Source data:
----

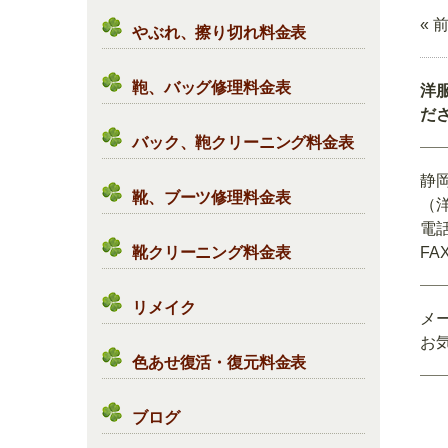
« 
やぶれ、擦り切れ料金表
鞄、バッグ修理料金表
洋
だ
バック、鞄クリーニング料金表
静
靴、ブーツ修理料金表
（
電話
靴クリーニング料金表
FAX
リメイク
メ
お
色あせ復活・復元料金表
ブログ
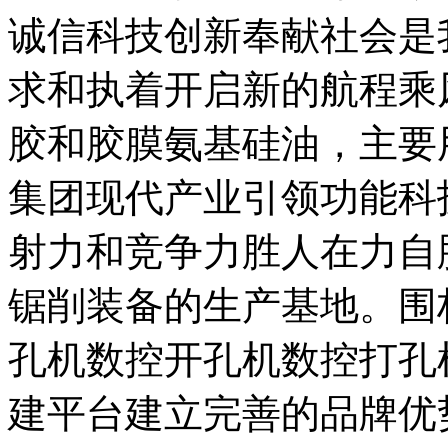
诚信科技创新奉献社会是
求和执着开启新的航程乘
胶和胶膜氨基硅油，主要
集团现代产业引领功能科
射力和竞争力胜人在力自
锯削装备的生产基地。围
孔机数控开孔机数控打孔
建平台建立完善的品牌优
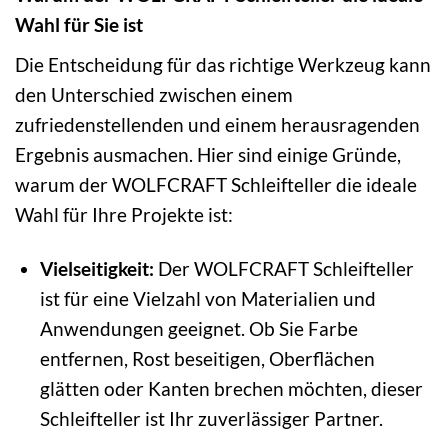
Wahl für Sie ist
Die Entscheidung für das richtige Werkzeug kann
den Unterschied zwischen einem
zufriedenstellenden und einem herausragenden
Ergebnis ausmachen. Hier sind einige Gründe,
warum der WOLFCRAFT Schleifteller die ideale
Wahl für Ihre Projekte ist:
Vielseitigkeit:
Der WOLFCRAFT Schleifteller
ist für eine Vielzahl von Materialien und
Anwendungen geeignet. Ob Sie Farbe
entfernen, Rost beseitigen, Oberflächen
glätten oder Kanten brechen möchten, dieser
Schleifteller ist Ihr zuverlässiger Partner.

----

Work task:
Repeat every entry exactly, but leave out the pictures.

Result of this exercise:
« 
やぶれ、擦り切れ料金表
鞄、バッグ修理料金表
洋
だ
バック、鞄クリーニング料金表
静
靴、ブーツ修理料金表
（
電話
靴クリーニング料金表
FAX
リメイク
メ
お
色あせ復活・復元料金表
ブログ
诚信科技创新奉献社会是
求和执着开启新的航程乘
胶和胶膜氨基硅油，主要
集团现代产业引领功能科
射力和竞争力胜人在力自
锯削装备的生产基地。围
孔机数控开孔机数控打孔
建平台建立完善的品牌优
Wahl für Sie ist
Die Entscheidung für das richtige Werkzeug kann
den Unterschied zwischen einem
zufriedenstellenden und einem herausragenden
Ergebnis ausmachen. Hier sind einige Gründe,
warum der WOLFCRAFT Schleifteller die ideale
Wahl für Ihre Projekte ist:
Vielseitigkeit:
Der WOLFCRAFT Schleifteller
ist für eine Vielzahl von Materialien und
Anwendungen geeignet. Ob Sie Farbe
entfernen, Rost beseitigen, Oberflächen
glätten oder Kanten brechen möchten, dieser
Schleifteller ist Ihr zuverlässiger Partner.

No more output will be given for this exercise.